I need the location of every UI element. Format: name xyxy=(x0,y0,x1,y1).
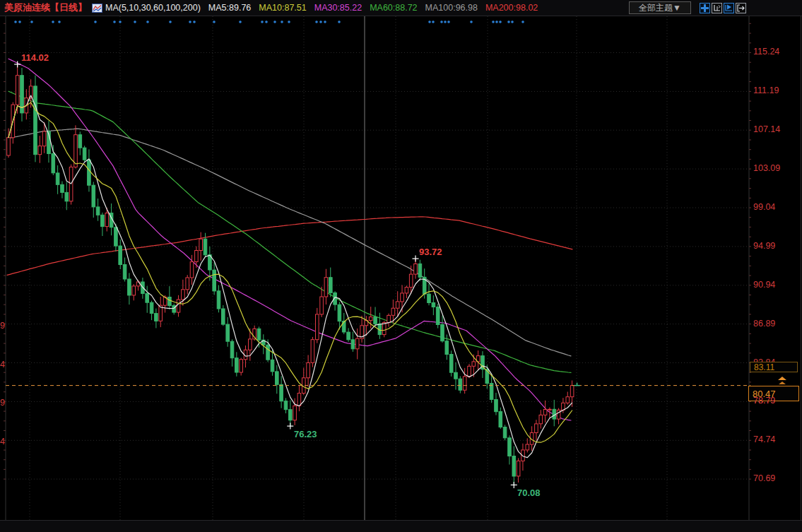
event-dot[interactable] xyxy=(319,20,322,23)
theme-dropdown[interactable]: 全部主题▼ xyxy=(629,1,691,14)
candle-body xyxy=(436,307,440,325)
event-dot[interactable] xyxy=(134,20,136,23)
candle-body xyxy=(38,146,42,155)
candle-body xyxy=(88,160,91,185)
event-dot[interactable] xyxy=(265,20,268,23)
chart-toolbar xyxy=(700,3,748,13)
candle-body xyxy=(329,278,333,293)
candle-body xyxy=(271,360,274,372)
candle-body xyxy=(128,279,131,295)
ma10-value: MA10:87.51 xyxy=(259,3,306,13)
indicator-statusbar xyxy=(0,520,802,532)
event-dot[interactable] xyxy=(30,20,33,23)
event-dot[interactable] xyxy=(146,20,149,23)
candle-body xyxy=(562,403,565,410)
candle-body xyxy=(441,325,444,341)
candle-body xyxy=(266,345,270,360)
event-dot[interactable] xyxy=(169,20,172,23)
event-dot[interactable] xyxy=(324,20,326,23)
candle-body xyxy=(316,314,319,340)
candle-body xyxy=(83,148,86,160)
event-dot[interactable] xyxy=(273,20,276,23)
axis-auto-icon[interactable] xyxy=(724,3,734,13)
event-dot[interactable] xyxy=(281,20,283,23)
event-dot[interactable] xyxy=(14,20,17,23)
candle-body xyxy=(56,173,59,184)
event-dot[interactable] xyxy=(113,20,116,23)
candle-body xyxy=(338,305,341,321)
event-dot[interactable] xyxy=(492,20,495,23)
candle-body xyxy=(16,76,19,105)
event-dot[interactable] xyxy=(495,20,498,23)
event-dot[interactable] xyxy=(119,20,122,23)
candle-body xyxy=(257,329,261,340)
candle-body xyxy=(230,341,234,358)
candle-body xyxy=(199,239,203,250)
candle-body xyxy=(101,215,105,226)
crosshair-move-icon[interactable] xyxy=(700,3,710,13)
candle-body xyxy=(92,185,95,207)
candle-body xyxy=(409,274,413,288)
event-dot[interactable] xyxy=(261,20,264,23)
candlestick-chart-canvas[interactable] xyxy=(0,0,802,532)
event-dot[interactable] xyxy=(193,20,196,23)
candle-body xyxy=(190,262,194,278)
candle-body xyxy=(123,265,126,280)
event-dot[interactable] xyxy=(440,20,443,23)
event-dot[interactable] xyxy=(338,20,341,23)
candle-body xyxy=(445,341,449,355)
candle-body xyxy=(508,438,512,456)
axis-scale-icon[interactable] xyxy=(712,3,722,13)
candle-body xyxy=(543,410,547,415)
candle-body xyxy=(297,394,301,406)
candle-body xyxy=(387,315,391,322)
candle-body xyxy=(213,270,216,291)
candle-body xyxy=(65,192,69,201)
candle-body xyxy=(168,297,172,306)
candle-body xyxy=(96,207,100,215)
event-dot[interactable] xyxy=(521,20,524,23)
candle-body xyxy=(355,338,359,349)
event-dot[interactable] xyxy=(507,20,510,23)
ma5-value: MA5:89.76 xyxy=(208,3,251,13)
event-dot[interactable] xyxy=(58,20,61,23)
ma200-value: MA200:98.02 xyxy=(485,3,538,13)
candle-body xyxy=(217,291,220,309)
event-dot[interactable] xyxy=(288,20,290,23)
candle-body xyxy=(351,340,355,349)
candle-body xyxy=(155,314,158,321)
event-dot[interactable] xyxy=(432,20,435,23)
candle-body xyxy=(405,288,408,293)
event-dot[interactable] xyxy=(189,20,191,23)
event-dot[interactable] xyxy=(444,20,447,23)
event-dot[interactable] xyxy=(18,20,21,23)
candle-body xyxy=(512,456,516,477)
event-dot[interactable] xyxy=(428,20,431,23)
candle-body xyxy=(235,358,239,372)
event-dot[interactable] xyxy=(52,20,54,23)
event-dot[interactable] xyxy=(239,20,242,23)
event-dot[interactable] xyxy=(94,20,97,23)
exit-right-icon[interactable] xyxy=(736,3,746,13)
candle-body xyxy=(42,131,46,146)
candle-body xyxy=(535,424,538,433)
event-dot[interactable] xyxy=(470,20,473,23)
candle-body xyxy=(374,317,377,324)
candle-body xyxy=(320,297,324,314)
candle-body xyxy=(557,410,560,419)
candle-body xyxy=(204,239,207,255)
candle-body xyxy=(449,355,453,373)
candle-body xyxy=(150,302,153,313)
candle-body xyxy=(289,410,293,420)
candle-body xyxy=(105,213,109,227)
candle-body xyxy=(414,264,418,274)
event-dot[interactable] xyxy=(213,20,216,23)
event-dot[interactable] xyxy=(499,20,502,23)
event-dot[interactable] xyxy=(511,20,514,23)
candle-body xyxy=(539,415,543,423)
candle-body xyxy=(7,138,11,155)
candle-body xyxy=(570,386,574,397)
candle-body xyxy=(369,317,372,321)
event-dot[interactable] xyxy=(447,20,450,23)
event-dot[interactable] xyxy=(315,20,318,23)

○ ○ ○ ○ ○ ○ ○

» Task item
With the pictures removed, return each record above exactly as given.

» Answer for the task
I need the location of every UI element. Format: name xyxy=(x0,y0,x1,y1).
event-dot[interactable] xyxy=(319,20,322,23)
theme-dropdown[interactable]: 全部主题▼ xyxy=(629,1,691,14)
candle-body xyxy=(436,307,440,325)
event-dot[interactable] xyxy=(134,20,136,23)
candle-body xyxy=(38,146,42,155)
candle-body xyxy=(88,160,91,185)
event-dot[interactable] xyxy=(265,20,268,23)
chart-toolbar xyxy=(700,3,748,13)
candle-body xyxy=(329,278,333,293)
candle-body xyxy=(271,360,274,372)
candle-body xyxy=(128,279,131,295)
ma10-value: MA10:87.51 xyxy=(259,3,306,13)
indicator-statusbar xyxy=(0,520,802,532)
event-dot[interactable] xyxy=(30,20,33,23)
event-dot[interactable] xyxy=(146,20,149,23)
candle-body xyxy=(562,403,565,410)
candle-body xyxy=(441,325,444,341)
candle-body xyxy=(266,345,270,360)
event-dot[interactable] xyxy=(169,20,172,23)
event-dot[interactable] xyxy=(324,20,326,23)
candle-body xyxy=(316,314,319,340)
candle-body xyxy=(83,148,86,160)
event-dot[interactable] xyxy=(273,20,276,23)
axis-auto-icon[interactable] xyxy=(724,3,734,13)
event-dot[interactable] xyxy=(281,20,283,23)
event-dot[interactable] xyxy=(14,20,17,23)
candle-body xyxy=(56,173,59,184)
event-dot[interactable] xyxy=(113,20,116,23)
candle-body xyxy=(338,305,341,321)
event-dot[interactable] xyxy=(492,20,495,23)
candle-body xyxy=(16,76,19,105)
event-dot[interactable] xyxy=(495,20,498,23)
event-dot[interactable] xyxy=(119,20,122,23)
candle-body xyxy=(257,329,261,340)
candle-body xyxy=(230,341,234,358)
candle-body xyxy=(199,239,203,250)
candle-body xyxy=(101,215,105,226)
crosshair-move-icon[interactable] xyxy=(700,3,710,13)
candle-body xyxy=(92,185,95,207)
candle-body xyxy=(409,274,413,288)
event-dot[interactable] xyxy=(261,20,264,23)
candlestick-chart-canvas[interactable] xyxy=(0,0,802,532)
event-dot[interactable] xyxy=(193,20,196,23)
candle-body xyxy=(190,262,194,278)
candle-body xyxy=(123,265,126,280)
event-dot[interactable] xyxy=(440,20,443,23)
event-dot[interactable] xyxy=(338,20,341,23)
candle-body xyxy=(445,341,449,355)
candle-body xyxy=(508,438,512,456)
axis-scale-icon[interactable] xyxy=(712,3,722,13)
candle-body xyxy=(543,410,547,415)
candle-body xyxy=(297,394,301,406)
candle-body xyxy=(387,315,391,322)
candle-body xyxy=(213,270,216,291)
candle-body xyxy=(65,192,69,201)
candle-body xyxy=(168,297,172,306)
candle-body xyxy=(96,207,100,215)
event-dot[interactable] xyxy=(521,20,524,23)
candle-body xyxy=(355,338,359,349)
event-dot[interactable] xyxy=(507,20,510,23)
ma5-value: MA5:89.76 xyxy=(208,3,251,13)
event-dot[interactable] xyxy=(58,20,61,23)
ma200-value: MA200:98.02 xyxy=(485,3,538,13)
candle-body xyxy=(217,291,220,309)
event-dot[interactable] xyxy=(288,20,290,23)
candle-body xyxy=(351,340,355,349)
candle-body xyxy=(155,314,158,321)
event-dot[interactable] xyxy=(432,20,435,23)
candle-body xyxy=(405,288,408,293)
event-dot[interactable] xyxy=(189,20,191,23)
event-dot[interactable] xyxy=(444,20,447,23)
event-dot[interactable] xyxy=(18,20,21,23)
candle-body xyxy=(512,456,516,477)
event-dot[interactable] xyxy=(428,20,431,23)
candle-body xyxy=(235,358,239,372)
event-dot[interactable] xyxy=(52,20,54,23)
event-dot[interactable] xyxy=(239,20,242,23)
event-dot[interactable] xyxy=(94,20,97,23)
exit-right-icon[interactable] xyxy=(736,3,746,13)
candle-body xyxy=(42,131,46,146)
candle-body xyxy=(535,424,538,433)
event-dot[interactable] xyxy=(470,20,473,23)
candle-body xyxy=(374,317,377,324)
candle-body xyxy=(320,297,324,314)
candle-body xyxy=(557,410,560,419)
candle-body xyxy=(204,239,207,255)
candle-body xyxy=(449,355,453,373)
candle-body xyxy=(150,302,153,313)
candle-body xyxy=(289,410,293,420)
candle-body xyxy=(105,213,109,227)
candle-body xyxy=(414,264,418,274)
event-dot[interactable] xyxy=(213,20,216,23)
event-dot[interactable] xyxy=(499,20,502,23)
event-dot[interactable] xyxy=(511,20,514,23)
candle-body xyxy=(539,415,543,423)
candle-body xyxy=(7,138,11,155)
candle-body xyxy=(570,386,574,397)
candle-body xyxy=(369,317,372,321)
event-dot[interactable] xyxy=(447,20,450,23)
event-dot[interactable] xyxy=(315,20,318,23)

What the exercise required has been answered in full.